Houston Methodist
Dr. Sviri graduated medical school at the Technion-Israel Institute of Technology. Dr. Sviri did his training in Neurosurgery in Haifa, Israel and did a clinical skull base and cerebrovascular fellowship at the University of Washington, where he is currently affiliated as assistant professor. Dr. Sviri is currently vice chairman in the department of neurosurgery at the Rambam (Maimonides) Health Care Campus in Haifa, Israel.
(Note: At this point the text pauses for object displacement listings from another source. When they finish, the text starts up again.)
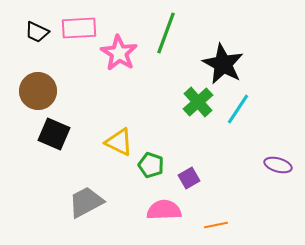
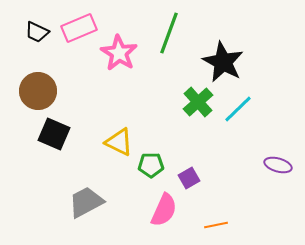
pink rectangle: rotated 20 degrees counterclockwise
green line: moved 3 px right
black star: moved 2 px up
cyan line: rotated 12 degrees clockwise
green pentagon: rotated 20 degrees counterclockwise
pink semicircle: rotated 116 degrees clockwise
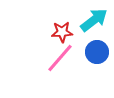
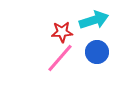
cyan arrow: rotated 20 degrees clockwise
The hospital provides Level I trauma services for more than 2 million north Israel residents. Dr. Sviri holds an appointment as a clinical assistant professor in neurosurgery at the Israel institute of Technology. He joined the Houston Methodist Research Institute Neurosciences Research Program in 2014 as an Assistant Affiliate Member.
Dr. Sviri’s research program focuses on clinical evaluation of cerebral blood flow and metabolism in traumatic brain injury and after spontaneous subarachnoid hemorrhage. His current research is focused on defining the relationship between cerebral autoregulation impairments and cerebral metabolism after traumatic brain injury. Dr. Sviri has studied and described the impact of cerebral vasospasm on blood flow to the brain stem and established a new transcranial Doppler grading criteria for posterior circulation vasospasm. Dr. Sviri has also described the appearance of cerebral vasospasm in a new imaging modality – the perfusion CT. The studies on TBI focused on evaluation of the time course for autoregulation recovery after severe traumatic brain injury, suggesting that some patients recovered their autoregulation early and some have a late recovery with an autoregulation paralysis for couple of weeks and more after the injury. Dr. Sviri also found that in severe traumatic brain injury the metabolic rate for oxygen is impaired as some of the patients have mild impairments and those with severe injury lost their ability to extract and to use oxygen.